The service enables you to securely store data to the AWS cloud for scalable and cost-effective storage.
Can be installed as a VM image on a host in a data center. Supports either VMware ESXi or Microsoft Hyper-V hypervisors.
Physical appliances are available as well.
Types of Storage Gateways:
- File Gateway (NFS)
For files: files are stored as objects in your S3 buckets and accessed through an NFS mount point. Ownership, permissions, and timestamps are stored in S3 user-metadata.
- Volume Gateway (iSCSI)
An application can use the disk volumes using iSCSI block protocol.
Data written to the volumes can be asynchronously backed up as point-in-time snapshots of your volumes, and stored in the cloud as Amazon EBS snapshots.
Snapshots are incremental backups and only changed blocks will be charged.
- Stored Volumes
DAta will be stored locally and asynchronously backed-up to S3 in the form of EBS. (1GB - 16TB volume size)
- Cached Volumes
Data is stored on AWS S3, while retianing frequently accessed data locally in your storage gateway. This minimizes the need to scale on-premises storage infrastructure, while still providing your applications with low-latency access to their frequently accessed data. (1GB - 32TB volume size)
- Tape Gateway (TPL)
Data archiving to AWS Cloud. Lets you leverage your existing tape-based backup application infrastructure to store data on virtual tape cartridges that you create on your tape gateway.

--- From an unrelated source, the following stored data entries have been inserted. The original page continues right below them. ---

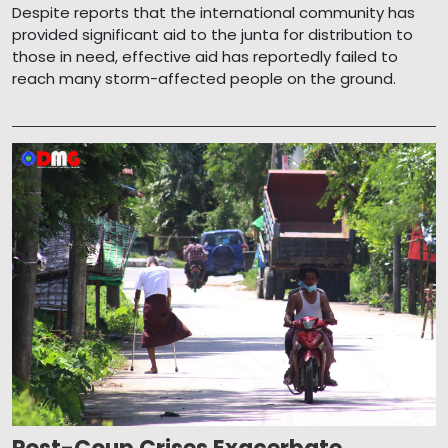
Despite reports that the international community has
provided significant aid to the junta for distribution to
those in need, effective aid has reportedly failed to
reach many storm-affected people on the ground.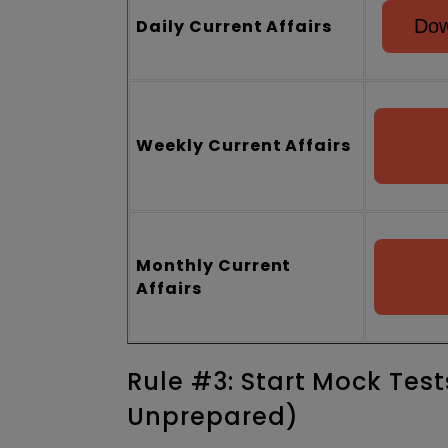
Daily Current Affairs
Dow
Weekly Current Affairs
Monthly Current
Affairs
Rule #3: Start Mock Test
Unprepared)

Tape gateway is preconfigured with a media changer and tape drives, which are available to your existing client backup applications as iSCSI devices.
FAQs
- The total volume of data is unlimited
- Individual objects can have a max size of 5Tb
- Largest object uploaded in a single put is 5Gb
- For objects larger then 100Mb users should consider using multi-part upload functionality
- Amazon uses S3 for its developers and a wide variety of projects
- Amazon S3 is a simple key-based object store. Tags can be added to the objects to organized the data.
- Pricing components include: storage used, data transfer and data requests
- Amazon Macie - AI-powered security service that helps you prevent data loss by discovering, classifying, and protecting sensitive data stored in Amazon S3
- Amazon S3 uses a combination of Content-MD5 checksums and cyclic redundancy checks (CRCs) to detect data corruption
- AZs are automatically assigned in Amazon S3 based on the storage class used
- If the source object is uploaded using the multipart upload feature, then it is replicated using the same number of parts and part size. For example, a 100 GB object uploaded using the multipart upload feature (800 parts of 128 MB each) will incur request cost associated with 802 requests (800 Upload Part requests + 1 Initiate Multipart Upload request + 1 Complete Multipart Upload request) when replicated. You will incur a request charge of $0.00401 (802 requests x $0.005 per 1,000 requests) and a charge of $2.00 ($0.020 per GB transferred x 100 GB) for inter-region data transfer. After replication, the 100 GB will incur storage charges based on the destination region.